Look through the records below for the line with "In late summer, ‘Royal Purp". Return that line and each one after it up to and including the line with "Applications in the", exactly.

** Records for the exercise follows **

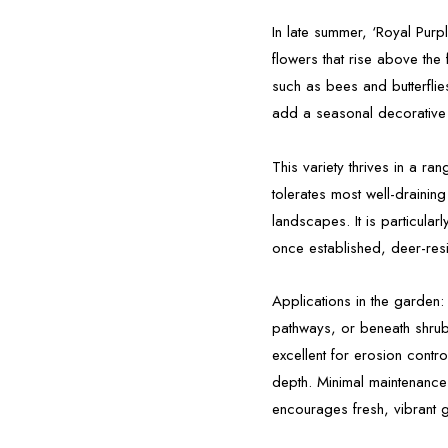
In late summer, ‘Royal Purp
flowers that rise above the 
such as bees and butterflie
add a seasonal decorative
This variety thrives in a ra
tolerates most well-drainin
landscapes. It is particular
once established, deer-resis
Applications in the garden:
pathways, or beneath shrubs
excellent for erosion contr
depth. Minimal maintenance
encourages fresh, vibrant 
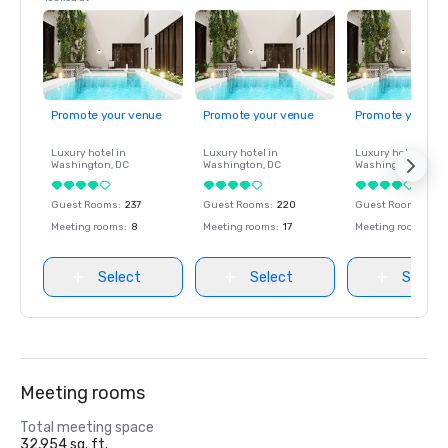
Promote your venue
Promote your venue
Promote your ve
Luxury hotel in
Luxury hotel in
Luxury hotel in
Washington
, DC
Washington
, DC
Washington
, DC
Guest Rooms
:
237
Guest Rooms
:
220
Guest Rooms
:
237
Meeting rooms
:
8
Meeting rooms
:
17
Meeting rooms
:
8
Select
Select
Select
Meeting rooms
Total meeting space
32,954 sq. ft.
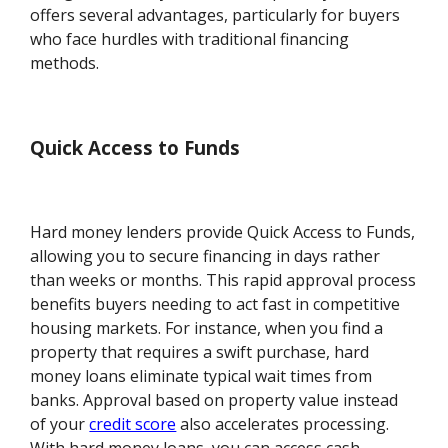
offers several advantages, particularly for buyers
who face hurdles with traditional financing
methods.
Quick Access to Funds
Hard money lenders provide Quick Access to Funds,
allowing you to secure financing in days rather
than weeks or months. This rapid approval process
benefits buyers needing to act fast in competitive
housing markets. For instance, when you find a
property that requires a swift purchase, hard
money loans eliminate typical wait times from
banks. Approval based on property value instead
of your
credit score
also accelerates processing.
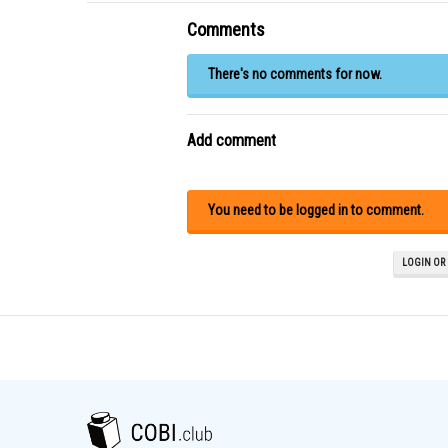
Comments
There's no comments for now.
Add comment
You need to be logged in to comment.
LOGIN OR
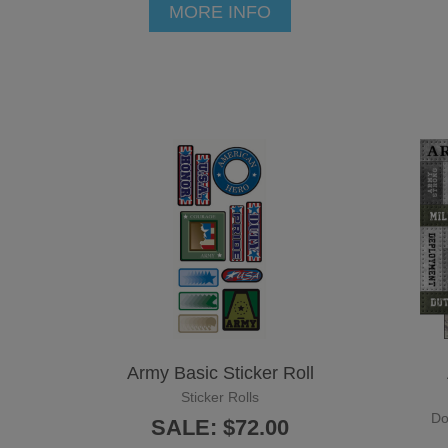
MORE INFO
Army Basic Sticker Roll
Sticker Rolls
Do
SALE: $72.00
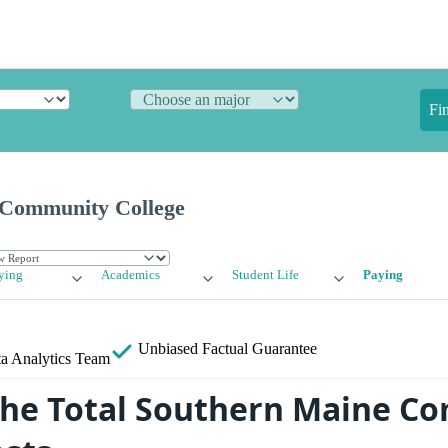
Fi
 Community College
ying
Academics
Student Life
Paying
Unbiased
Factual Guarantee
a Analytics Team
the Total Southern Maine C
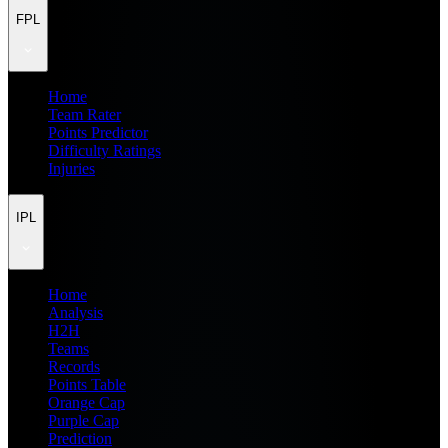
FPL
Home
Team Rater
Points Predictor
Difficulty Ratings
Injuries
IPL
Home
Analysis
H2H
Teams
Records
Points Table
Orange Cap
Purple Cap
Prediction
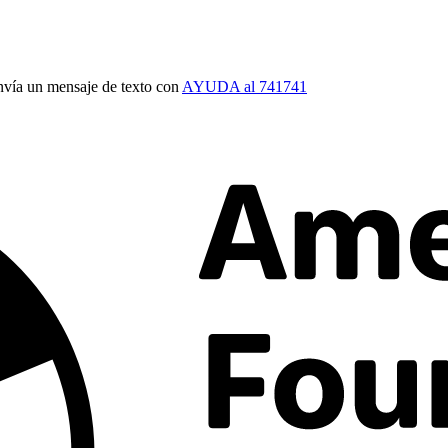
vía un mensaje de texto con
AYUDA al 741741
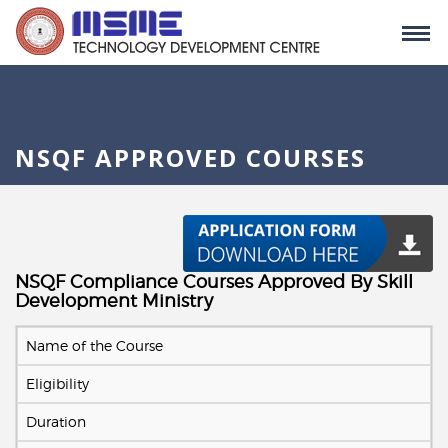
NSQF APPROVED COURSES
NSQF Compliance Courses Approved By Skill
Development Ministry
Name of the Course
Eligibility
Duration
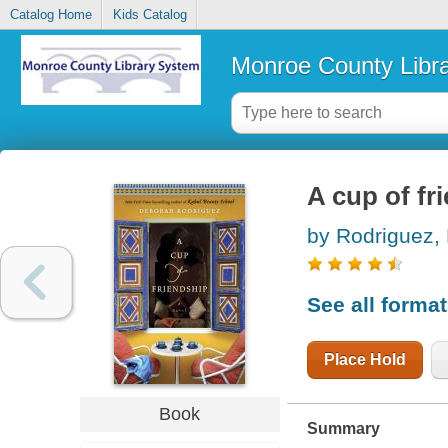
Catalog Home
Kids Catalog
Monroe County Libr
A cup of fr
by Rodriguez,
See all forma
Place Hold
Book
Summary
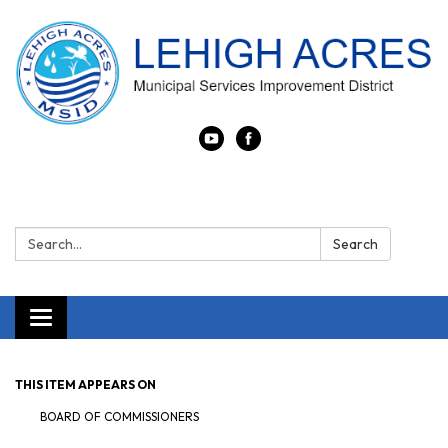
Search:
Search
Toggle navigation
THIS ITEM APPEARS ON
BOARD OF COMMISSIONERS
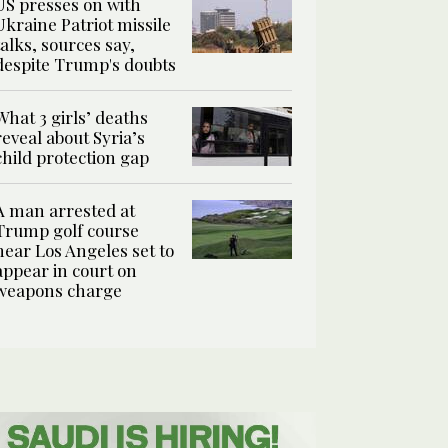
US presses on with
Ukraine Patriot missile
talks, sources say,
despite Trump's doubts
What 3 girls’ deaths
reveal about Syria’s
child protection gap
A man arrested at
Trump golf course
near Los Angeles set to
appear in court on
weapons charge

** End of Records for the exercise **
** Records for the exercise follows **

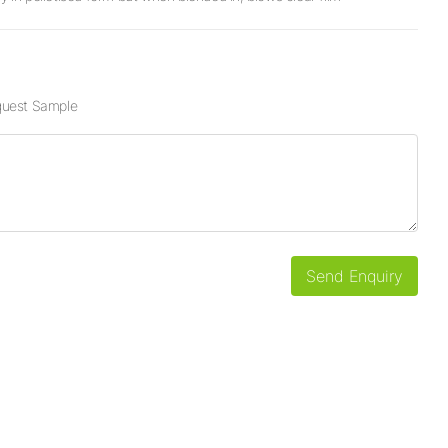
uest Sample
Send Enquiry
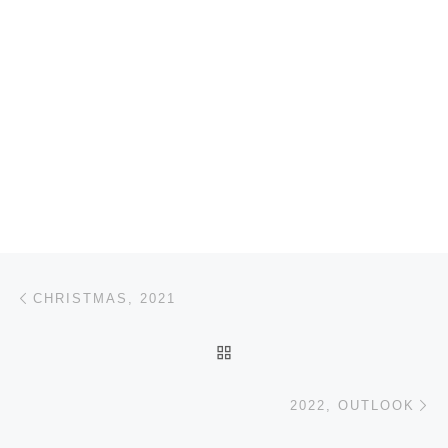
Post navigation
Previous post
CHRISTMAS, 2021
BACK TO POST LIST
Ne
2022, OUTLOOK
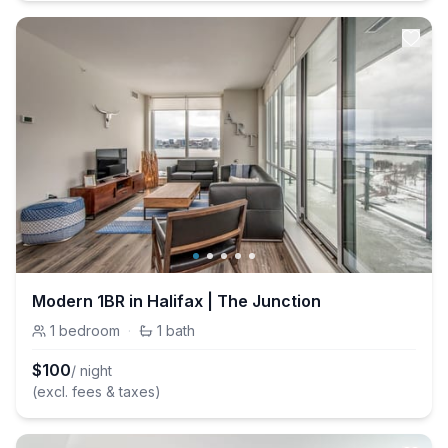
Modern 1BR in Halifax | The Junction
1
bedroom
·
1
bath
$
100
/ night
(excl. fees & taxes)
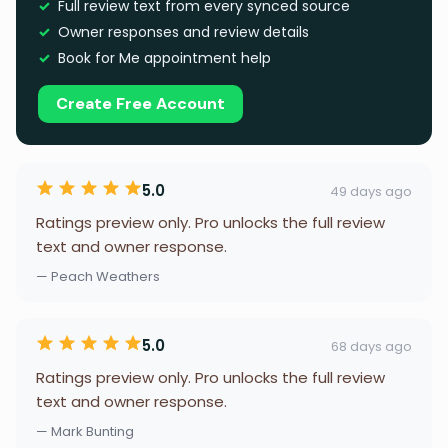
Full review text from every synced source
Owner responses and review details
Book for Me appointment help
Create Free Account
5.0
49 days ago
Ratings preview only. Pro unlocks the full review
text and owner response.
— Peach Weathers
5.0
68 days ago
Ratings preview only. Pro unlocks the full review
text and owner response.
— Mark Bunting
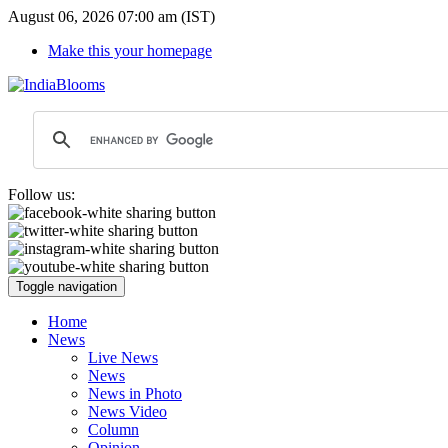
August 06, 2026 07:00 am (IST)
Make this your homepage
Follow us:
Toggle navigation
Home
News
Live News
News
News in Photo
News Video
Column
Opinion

** End of Records for the exercise **

Answer to this task »
In late summer, ‘Royal Purp
flowers that rise above the 
such as bees and butterflie
add a seasonal decorative
This variety thrives in a ra
tolerates most well-drainin
landscapes. It is particular
once established, deer-resis
Applications in the garden:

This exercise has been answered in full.